Abstract

The aim of this study was to explore the origin of the PenA mosaic amino acid sequence in the ceftriaxone-resistant Neisseria gonorrhoeae FC428 clone. The penA sequences of 27 Neisseria subflava pharyngeal isolates were determined by the Sanger method and penA sequences of 52 isolates from nine Neisseria species were obtained from the NCBI database. Comparative analysis of each PenA sequence was performed by multiple sequence alignment using ClustalW. In vitro resistance acquisition experiments were conducted to investigate the possibility of selection pressure by cefixime-induced amino acid substitution mutations in PenA. All N. subflava strains, including two with low susceptibility to expanded-spectrum cephalosporins (ESCs), possessed the majority of the PenA FC428 sequence. Furthermore, a number of strains, but not all, of closely related species of N. subflava showed similar results. PenA FC428 sequences were also found in some strains of distantly related species. No new mutations in the penA sequence were observed in colonies with increased MIC in in vitro resistance acquisition experiments.

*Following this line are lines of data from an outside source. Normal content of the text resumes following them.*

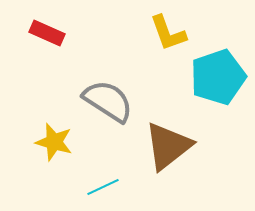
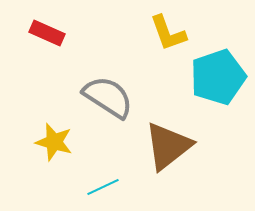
gray semicircle: moved 4 px up
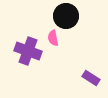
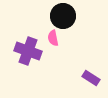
black circle: moved 3 px left
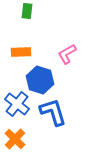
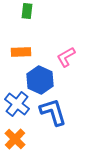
pink L-shape: moved 1 px left, 3 px down
blue hexagon: rotated 8 degrees clockwise
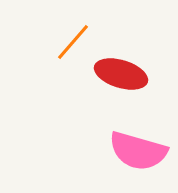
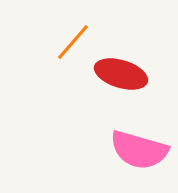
pink semicircle: moved 1 px right, 1 px up
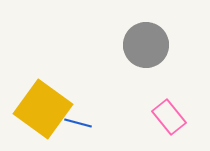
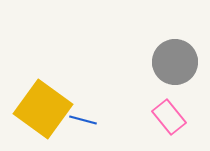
gray circle: moved 29 px right, 17 px down
blue line: moved 5 px right, 3 px up
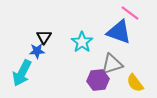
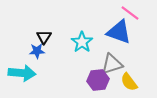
cyan arrow: rotated 112 degrees counterclockwise
yellow semicircle: moved 6 px left, 1 px up
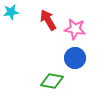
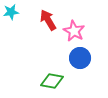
pink star: moved 1 px left, 2 px down; rotated 20 degrees clockwise
blue circle: moved 5 px right
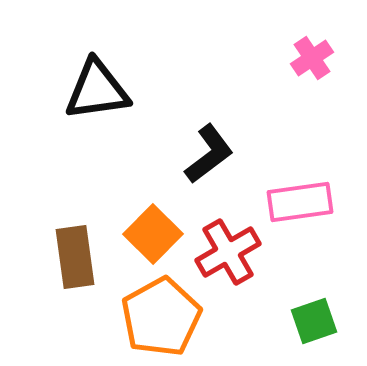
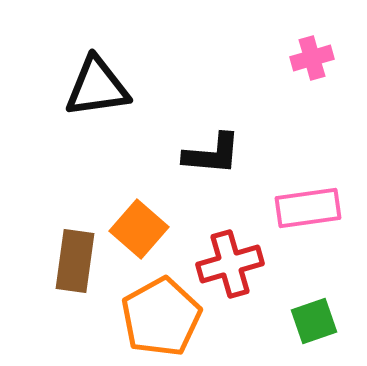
pink cross: rotated 18 degrees clockwise
black triangle: moved 3 px up
black L-shape: moved 3 px right; rotated 42 degrees clockwise
pink rectangle: moved 8 px right, 6 px down
orange square: moved 14 px left, 5 px up; rotated 4 degrees counterclockwise
red cross: moved 2 px right, 12 px down; rotated 14 degrees clockwise
brown rectangle: moved 4 px down; rotated 16 degrees clockwise
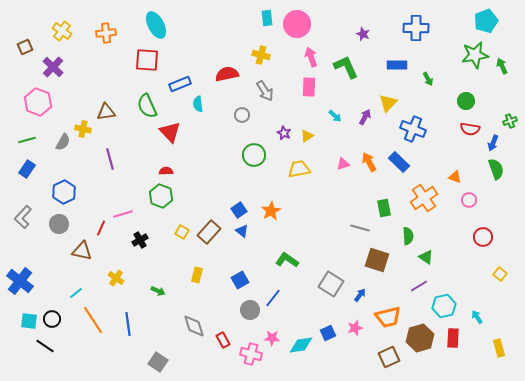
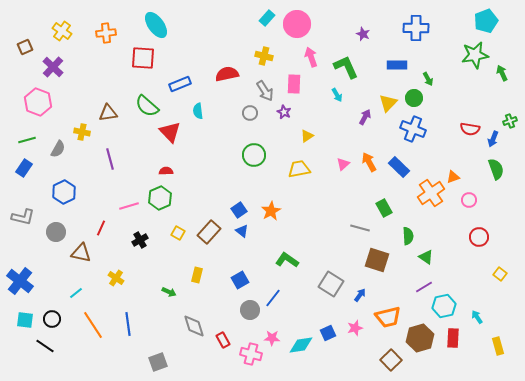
cyan rectangle at (267, 18): rotated 49 degrees clockwise
cyan ellipse at (156, 25): rotated 8 degrees counterclockwise
yellow cross at (261, 55): moved 3 px right, 1 px down
red square at (147, 60): moved 4 px left, 2 px up
green arrow at (502, 66): moved 7 px down
pink rectangle at (309, 87): moved 15 px left, 3 px up
green circle at (466, 101): moved 52 px left, 3 px up
cyan semicircle at (198, 104): moved 7 px down
green semicircle at (147, 106): rotated 25 degrees counterclockwise
brown triangle at (106, 112): moved 2 px right, 1 px down
gray circle at (242, 115): moved 8 px right, 2 px up
cyan arrow at (335, 116): moved 2 px right, 21 px up; rotated 16 degrees clockwise
yellow cross at (83, 129): moved 1 px left, 3 px down
purple star at (284, 133): moved 21 px up
gray semicircle at (63, 142): moved 5 px left, 7 px down
blue arrow at (493, 143): moved 4 px up
blue rectangle at (399, 162): moved 5 px down
pink triangle at (343, 164): rotated 24 degrees counterclockwise
blue rectangle at (27, 169): moved 3 px left, 1 px up
orange triangle at (455, 177): moved 2 px left; rotated 40 degrees counterclockwise
green hexagon at (161, 196): moved 1 px left, 2 px down; rotated 15 degrees clockwise
orange cross at (424, 198): moved 7 px right, 5 px up
green rectangle at (384, 208): rotated 18 degrees counterclockwise
pink line at (123, 214): moved 6 px right, 8 px up
gray L-shape at (23, 217): rotated 120 degrees counterclockwise
gray circle at (59, 224): moved 3 px left, 8 px down
yellow square at (182, 232): moved 4 px left, 1 px down
red circle at (483, 237): moved 4 px left
brown triangle at (82, 251): moved 1 px left, 2 px down
purple line at (419, 286): moved 5 px right, 1 px down
green arrow at (158, 291): moved 11 px right, 1 px down
orange line at (93, 320): moved 5 px down
cyan square at (29, 321): moved 4 px left, 1 px up
yellow rectangle at (499, 348): moved 1 px left, 2 px up
brown square at (389, 357): moved 2 px right, 3 px down; rotated 20 degrees counterclockwise
gray square at (158, 362): rotated 36 degrees clockwise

This study provides strong evidence that the FC428 PenA mosaic sequence originated from N. subflava and related species among oral commensal Neisseria species. The results of in vitro resistance acquisition experiments also suggested that one of the PenA FC428-like sequence gene polymorphisms resulted in the expression of ESC resistance. Furthermore, many of the PenA FC428 mosaic sequences were thought to be involved in the so-called epistasis effect that regulates the expression of resistance, without directly contributing to the resistance level itself.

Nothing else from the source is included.